## Your assignment
Everything from the line with "Identify the location" to the final line of the entries, both included, should be restated word for word; please omit the pictures.

## Dataset
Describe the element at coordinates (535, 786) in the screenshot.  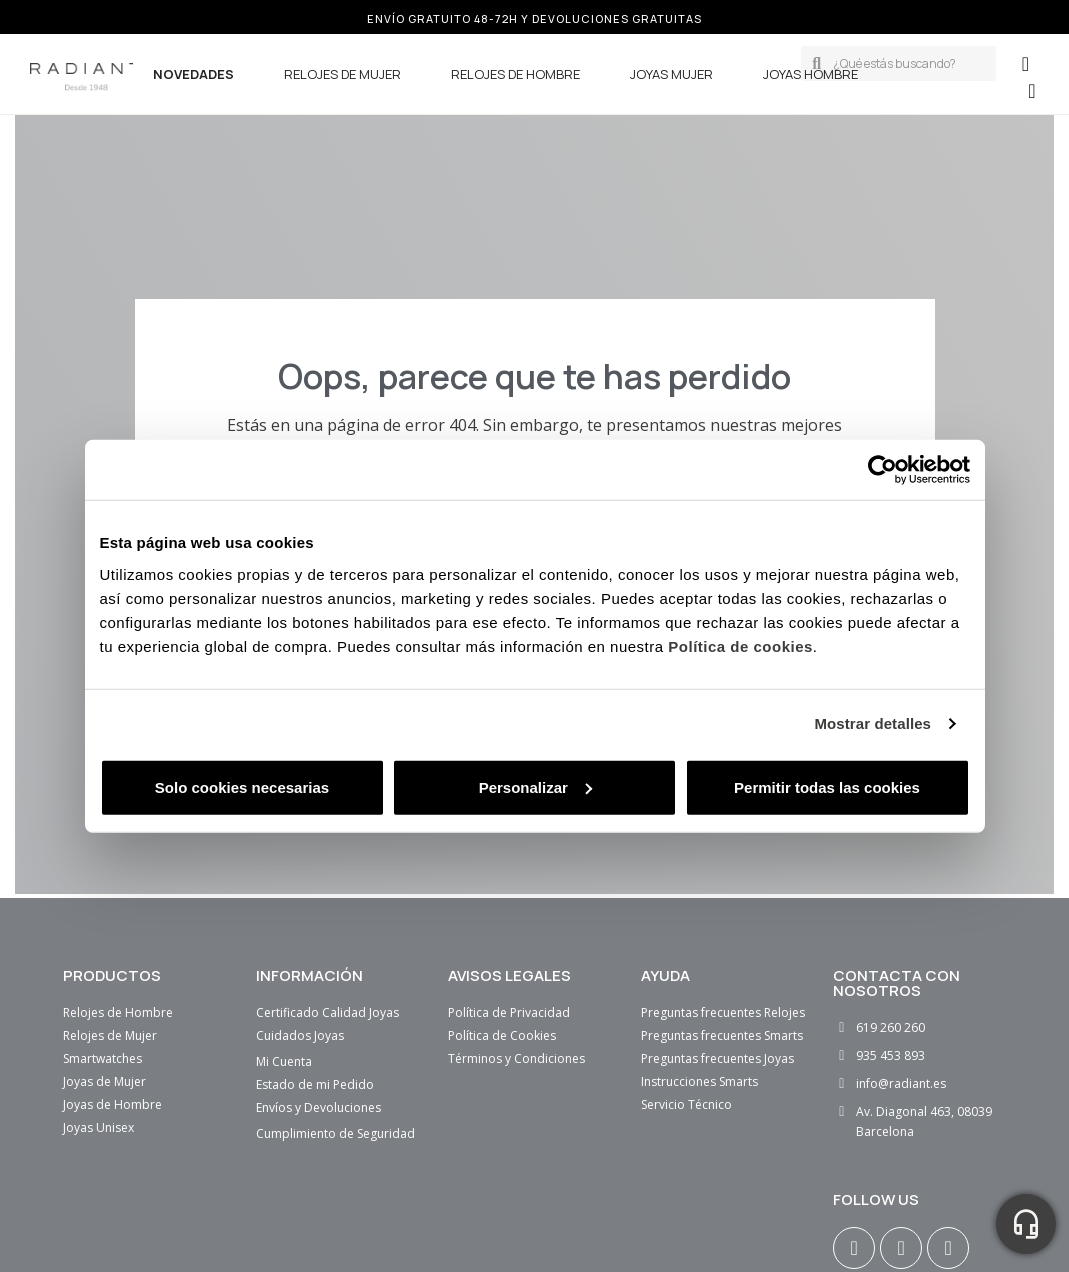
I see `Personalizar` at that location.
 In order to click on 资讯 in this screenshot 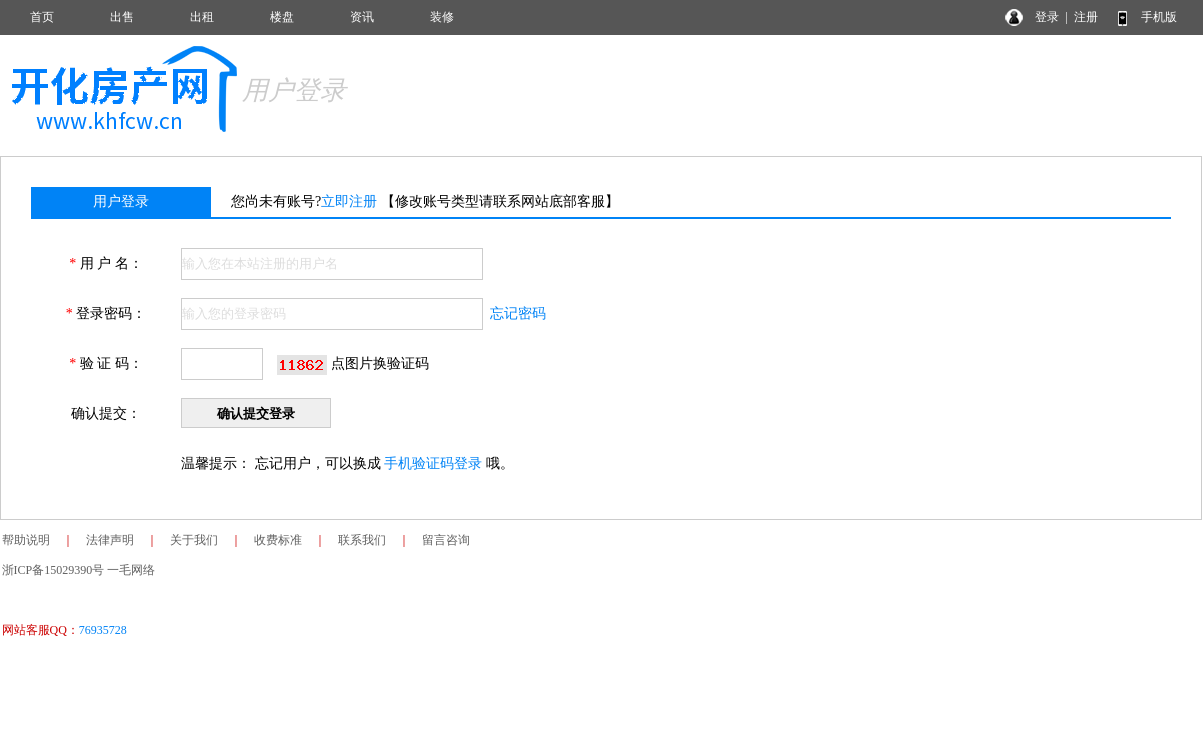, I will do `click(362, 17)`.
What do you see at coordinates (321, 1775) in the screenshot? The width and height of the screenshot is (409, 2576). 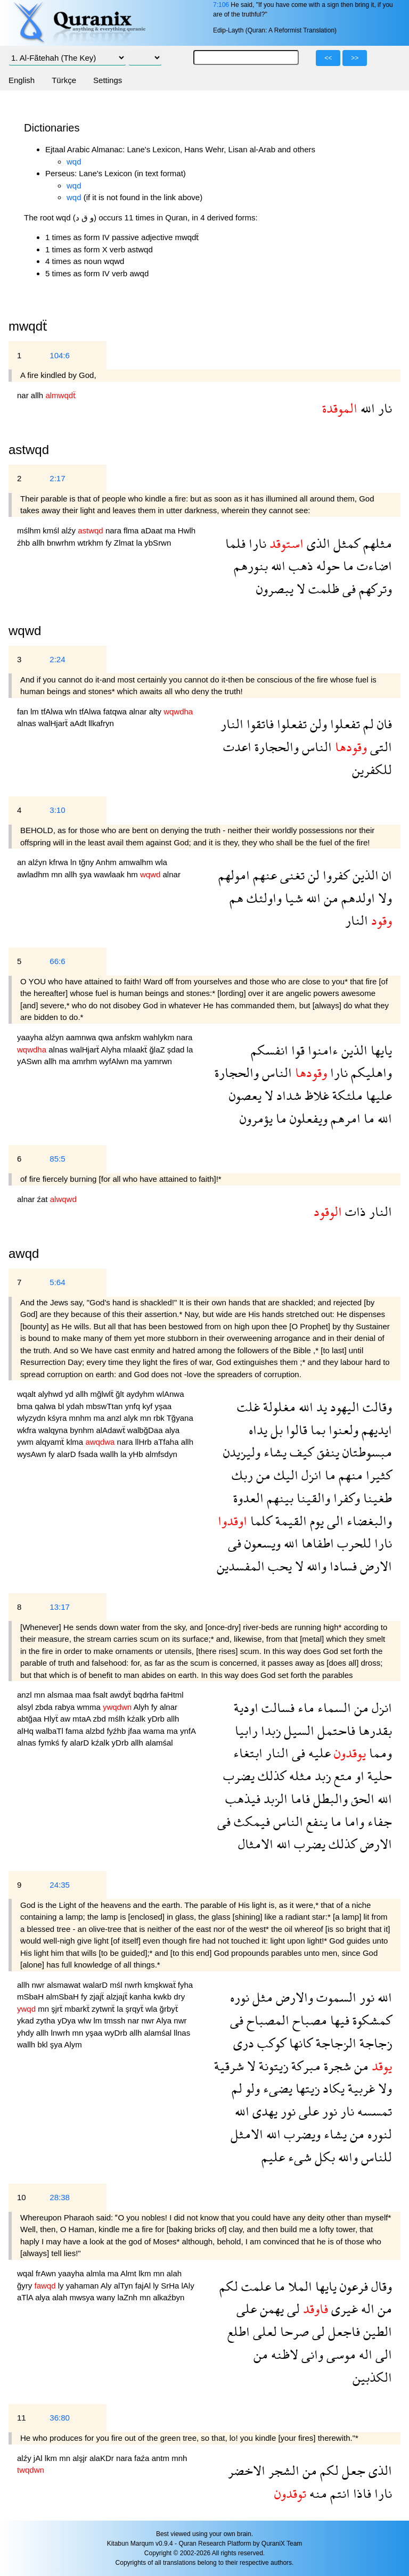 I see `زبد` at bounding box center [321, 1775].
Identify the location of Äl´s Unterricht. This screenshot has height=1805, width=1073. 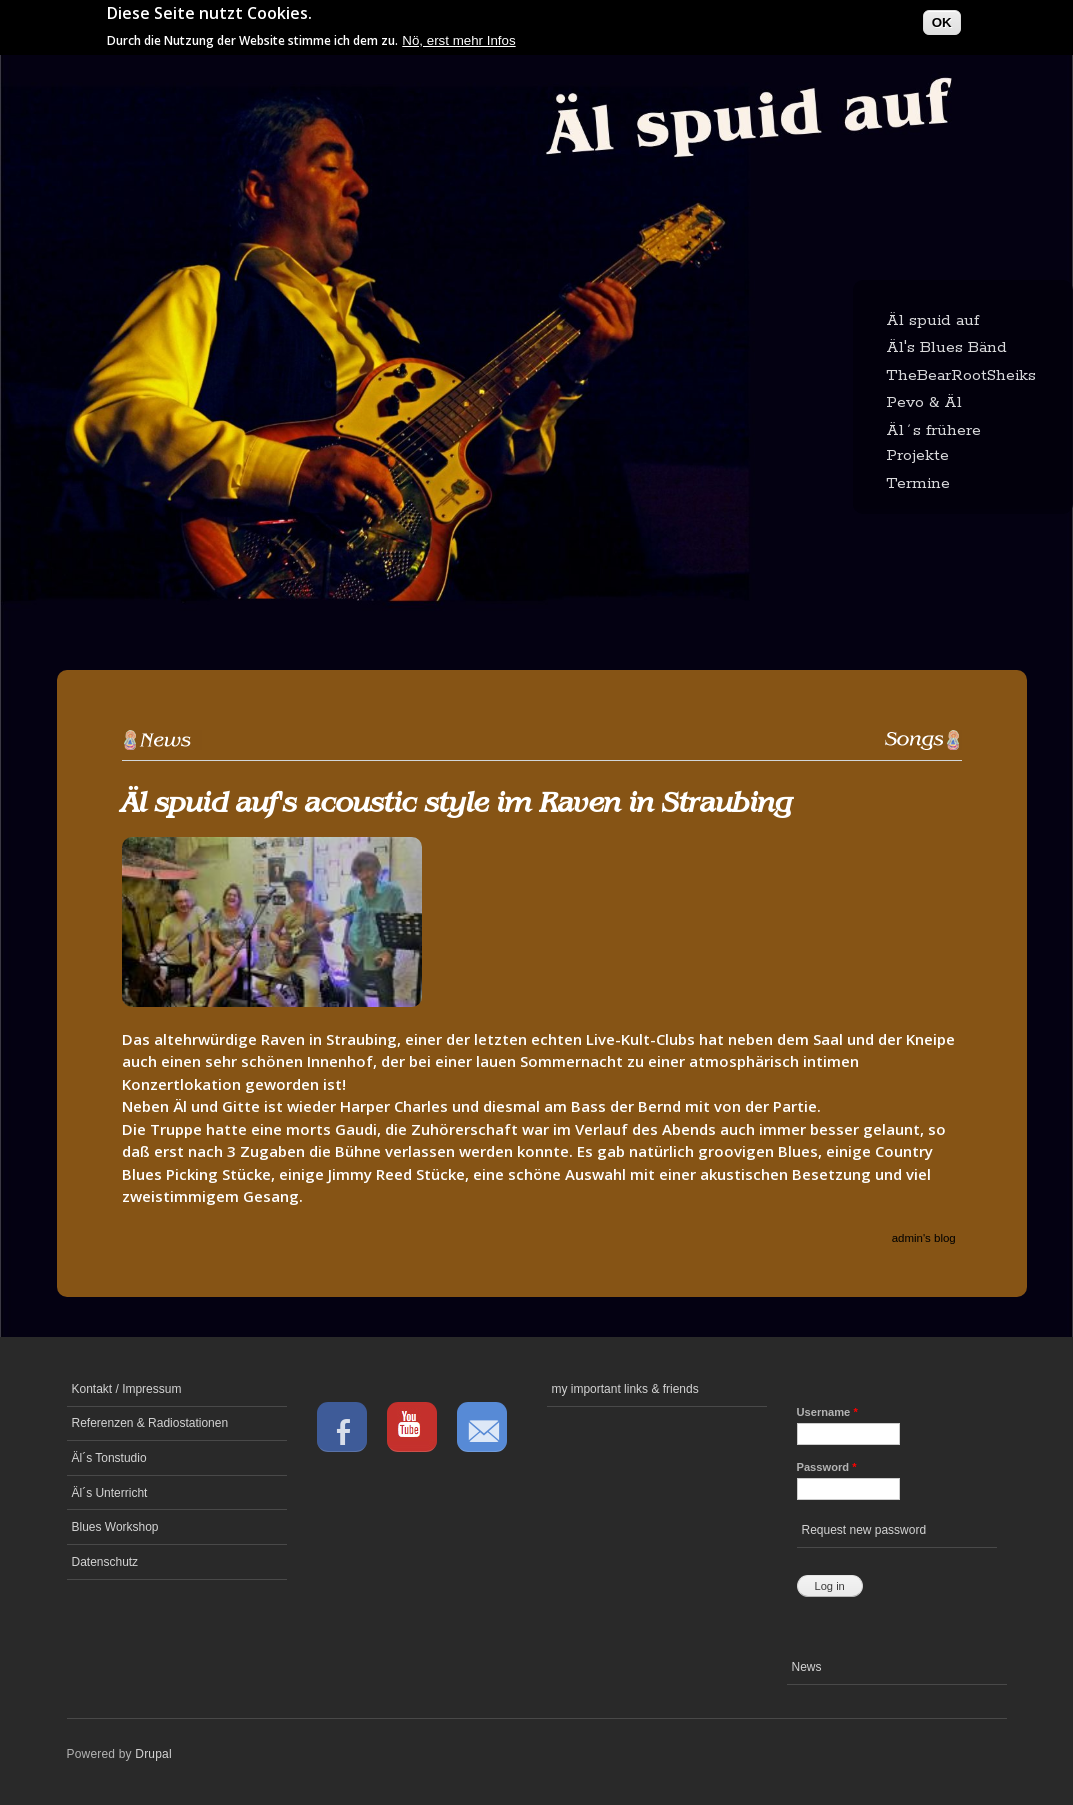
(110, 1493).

## Output for this exercise
Identify the location of Äl´s Unterricht. This screenshot has height=1805, width=1073. 
(110, 1493).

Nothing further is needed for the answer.